I love the early mornings in the Grand Canyon. The air is crisp and cool as the sun begins to rise. Looking from the overlook you can see the bright orange and purple colors across the canyon. There is still a bit a snow on the ground in the surrounding campsite. There are a few tents that the snow surrounds like a warm blanket.
After admiring the beauty of the sunrise for a few more minutes I take the path back to the campground. There is a variety of wildlife awake at this hour scurrying around in the surrounding trees. A rabbit darts in front of me and watches as I jump at the sudden movement.
Everyone is up and ready to take on the day as I return to the campsite. The cooking bacon and eggs have a wonderful aroma that fills the site. Food seems to taste better when eaten in nature. Our senses are more in tune to the simple pleasures of life.
After breakfast it is time for the mule ride down the canyon. There is a winding trail that is steep and narrow that the mules maneuver each day. It promises to be an exciting adventure.
Our ride begins with everyone on their mules following the directions of the mule skinner. He leads us down the canyon with the mules following him. Mules are interesting animals. They are like horses and are very precise on the trail and surefooted.
Looking across the canyon as we ride down is the most beautiful view.
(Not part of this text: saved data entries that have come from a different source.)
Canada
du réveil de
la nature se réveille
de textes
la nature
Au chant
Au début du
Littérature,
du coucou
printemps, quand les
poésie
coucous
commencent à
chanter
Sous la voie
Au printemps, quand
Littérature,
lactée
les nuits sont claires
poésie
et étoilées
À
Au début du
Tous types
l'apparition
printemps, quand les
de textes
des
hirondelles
You can see miles of canyon with red, orange, and blue hues across the rocks. The birds are majestic as they fly across the clear blue sky. It is an ecosystem of freedom for the wildlife that inhabit this canyon.
It is difficult for me to look down to the bottom of the canyon. I am afraid of heights and it is a long way to the bottom. Still overcoming a fear is part of the reason for this adventure. Taking a deep breath I glance down to the bottom of the canyon.
There is much beauty at the bottom of the canyon. There is a slow-moving river bed that is surrounded by a large bank with trees and rocks. This is where we will stop for a break before returning to the top of the canyon. The ecosystem of the canyon is serene and tranquil.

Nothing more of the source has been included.